One advantage of the JVM is the ability to use Java languages - however you
might find that the java languages are not a good match for your new language.
For example Java does not support closures and so the Java libraries are not
designed with closures in mind they would not feel therefore natural for a
language such as ruby. In contrast the ruby libraries are designed to take
advantage of closures.

Syntax - often separated into lexing and parsing with both the lexer and
parser being auto- generated from some form of grammar. Jruby uses a hand-
coded lexer and a parser generated by
jacc Ioke uses a lexer/parser generated
by antlr.

The JRuby lexer is complicated (approx 2400LOC) both because of the nature of
ruby itself and also because in JRuby it’s possible to turn individual ruby
1.9 features on & off.

Type checking - what kind nominal or structural?

  • System F
  • typed lambda calculus
  • parametric polymorphism
  • variance

Scala & Haskell are currently the state of the art in type checking.

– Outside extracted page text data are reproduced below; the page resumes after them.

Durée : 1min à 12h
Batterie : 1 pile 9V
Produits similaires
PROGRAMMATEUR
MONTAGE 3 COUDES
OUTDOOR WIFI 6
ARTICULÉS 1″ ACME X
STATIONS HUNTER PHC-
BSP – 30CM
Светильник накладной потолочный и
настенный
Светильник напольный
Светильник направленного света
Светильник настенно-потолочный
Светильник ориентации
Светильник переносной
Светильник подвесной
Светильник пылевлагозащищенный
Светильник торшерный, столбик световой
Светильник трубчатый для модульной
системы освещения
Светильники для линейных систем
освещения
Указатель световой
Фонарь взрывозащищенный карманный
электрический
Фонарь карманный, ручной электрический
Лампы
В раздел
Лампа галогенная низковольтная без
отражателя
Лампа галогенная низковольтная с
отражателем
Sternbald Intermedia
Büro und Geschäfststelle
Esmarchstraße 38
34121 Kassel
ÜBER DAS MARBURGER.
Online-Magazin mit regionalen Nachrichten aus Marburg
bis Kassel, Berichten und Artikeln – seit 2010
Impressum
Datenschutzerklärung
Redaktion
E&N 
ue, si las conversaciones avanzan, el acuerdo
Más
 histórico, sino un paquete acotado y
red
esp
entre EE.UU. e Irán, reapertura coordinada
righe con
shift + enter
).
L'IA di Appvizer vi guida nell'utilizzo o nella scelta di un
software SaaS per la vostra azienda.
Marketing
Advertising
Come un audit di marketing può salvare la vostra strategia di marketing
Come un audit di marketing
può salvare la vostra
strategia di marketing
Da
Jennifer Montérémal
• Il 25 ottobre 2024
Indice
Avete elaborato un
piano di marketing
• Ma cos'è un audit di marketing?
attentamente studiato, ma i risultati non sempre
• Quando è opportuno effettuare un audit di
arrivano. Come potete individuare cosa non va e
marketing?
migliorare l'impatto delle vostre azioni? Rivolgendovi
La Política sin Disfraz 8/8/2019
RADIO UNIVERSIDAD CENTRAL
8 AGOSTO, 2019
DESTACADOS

An issue to consider is the notion of bottom types - types that are a subtype
of every type, for example null in Java and C#. Note that nil in dynamic
languages is not the same thing. It’s been proven (apparently) that if you
have bottom types then you can’t avoid runtime errors. Several languages go
for option or maybe types instead.

Scoping - dynamic, object or lexical - emacs lisp is the only currently
used dynamically scoped language.

Control structures expressions vs statements

  • precedence , associativity
  • initialisation
  • assignment, not all languages have it, for example in erlang what looks
    like assignment is actually unification
  • ordering within expressions
  • short circuiting

control flow

  • goto style vs continuations
  • iteration
  • recursion

What about operations such as ruby’s conditional assignment operator ||= (only
assign a value to a variable if it is not already bound)?

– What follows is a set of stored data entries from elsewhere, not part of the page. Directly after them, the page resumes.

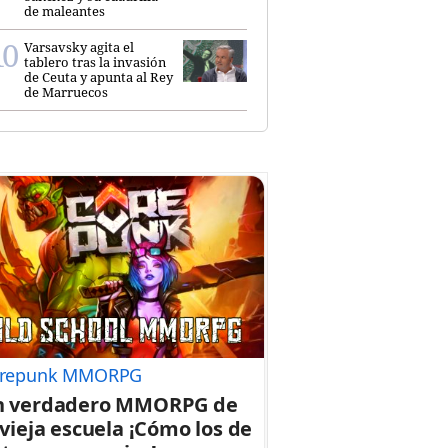
de maleantes
Varsavsky agita el
tablero tras la invasión
de Ceuta y apunta al Rey
de Marruecos
repunk MMORPG
n verdadero MMORPG de
 vieja escuela ¡Cómo los de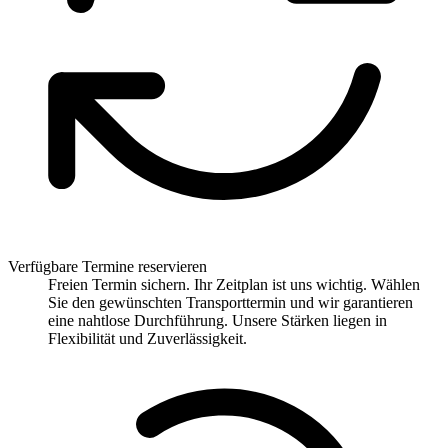
Verfügbare Termine reservieren
Freien Termin sichern. Ihr Zeitplan ist uns wichtig. Wählen
Sie den gewünschten Transporttermin und wir garantieren
eine nahtlose Durchführung. Unsere Stärken liegen in
Flexibilität und Zuverlässigkeit.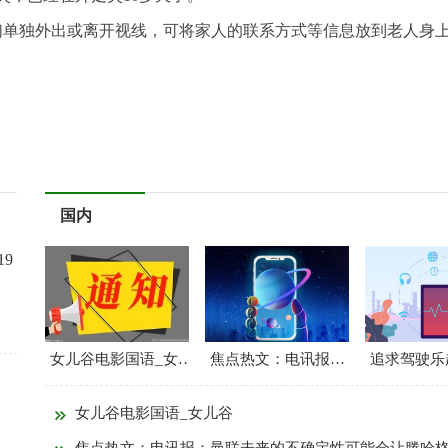
们单独外出或离开视线，可将家人的联系方式等信息放到老人身
国内
19
女儿谷电影国语_女儿谷
焦点热文：电讯报：曼联未来的不确定性可能会让滕哈格被皇马挖走
女儿谷电影国语_女儿谷
焦点热文：电讯报：曼联未来的不确定性可能会让滕哈格被皇马挖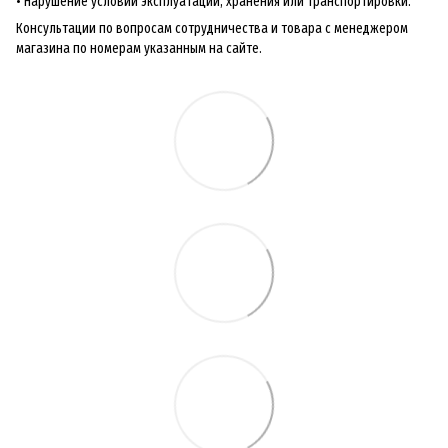
• Нарушение условий эксплуатации, хранения или транспортировки.
Консультации по вопросам сотрудничества и товара с менеджером
магазина по номерам указанным на сайте.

How about the trinary if statement - useful if everything is not an expression
(but ruby has a trinary if anyway since it’s more compact than the standard if
form).

Notions of truth - what is counts as true and false?

data types - do you have primitive versions of types for efficiency? What
constitutes equality?

Parameter passing - call by value, by reference, by name?

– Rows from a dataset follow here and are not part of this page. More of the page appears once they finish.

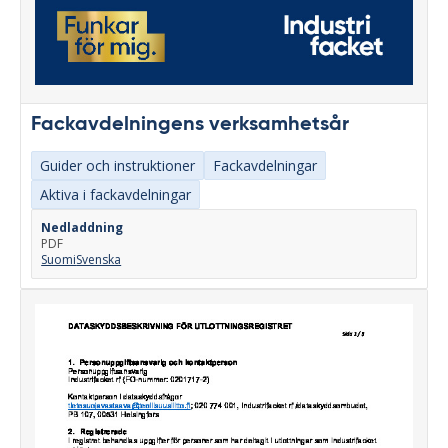
Fackavdelningens verksamhetsår
Guider och instruktioner
Fackavdelningar
Aktiva i fackavdelningar
Nedladdning
PDF
Suomi
Svenska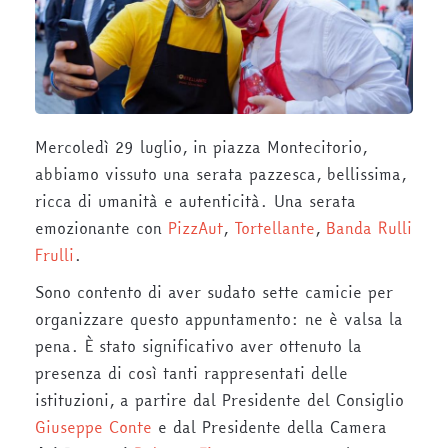
Mercoledì 29 luglio, in piazza Montecitorio,
abbiamo vissuto una serata pazzesca, bellissima,
ricca di umanità e autenticità. Una serata
emozionante con
PizzAut
,
Tortellante
,
Banda Rulli
Frulli
.
Sono contento di aver sudato sette camicie per
organizzare questo appuntamento: ne è valsa la
pena. È stato significativo aver ottenuto la
presenza di così tanti rappresentati delle
istituzioni, a partire dal Presidente del Consiglio
Giuseppe Conte
e dal Presidente della Camera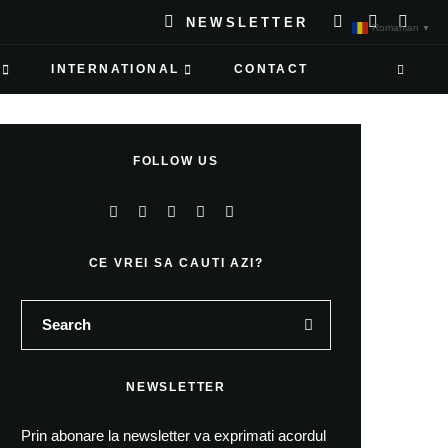
NEWSLETTER
Romanian
▼
INTERNATIONAL
CONTACT
FOLLOW US
CE VREI SA CAUTI AZI?
NEWSLETTER
Prin abonare la newsletter va exprimati acordul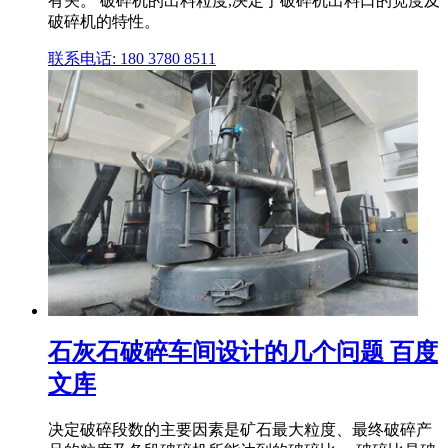
有关。 破碎机的出料粒度,决定于破碎机出料口的宽度及
破碎机的特性。
联系电话: 180 3780 8511
石灰石破碎车间设计的几个问题 百度
文库
决定破碎段数的主要因素是矿石最大粒度、最终破碎产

can you return multiple values from functions? - difficult to do in JVM and
not every efficient since all return values have to be wrapped Optional
arguments? Default values?

The closer the language is to java the easier it is to make the language
efficient at run-time.

Evaluation - how to evaluate your language? interpreter, internal byte
code, java byte code, continuation passing.

Java memory leak issue - need to create new classloader in order to reload
code for a class - this does not get garbage collected (anonymous classes
don’t have this problem?). CLR is better than java in this respect.

Internal representation - JRbuy wraps all objects so that all JRuby
objects inherit from a common type. however this means that Java objects
cannot inherit from jruby objects. They are in the process of removing this
wrapping.

Visitor pattern is obvious way to implement AST interpreter, however this
prevents hotspot from optimising so they use a large switch statement.

Final methods can be much faster in java so worth seeing if you can make use
of them.

“write bad code to get good performance” but “write good code first” (use
profiling).

Error handling

  • exceptions
  • conditions (“a formalised agreement on how to handle
    errors”), can be built using exceptions.

Ola briefly talked about error handling using
conditions and how they allow more flexibilty than
exceptions. A condition consists of code for signalling the exception, code
for handling it and code for restarting the normal program flow. Ola showed us
how conditions work in Ioke by intentionally introducing errors in some code
and showing how they could be recovered from interactively using conditions.
Whereas exceoptions are only for errors, conditions are can also be used for
warnings.

Java integration - Can be hard to get right. Calling java methods
including static ones. Choosing between overloaded implementations. Need to
implement java types in host language. How to implement interfaces? Can use a
dynamic proxy but this approach does not work for extending classes. What
about calling methods using super?

Need to really understand bytecode. Ola uses ASM

Can use code annotations to get sensible output from java debugger.

Limitations of java bytecode

  • statically typed bytecode
  • primitive types but not tagged values
  • no continuations
  • no tail call optimisiton

Ioke

Ioke sounds like it has inherited some ideas from
self

Entire language written test first - rspec cases for entire language, rspec
tests then converted to ispec tests.

ruby concurrency support is not too good - Ola plans to implement transparent
futures in Ioke.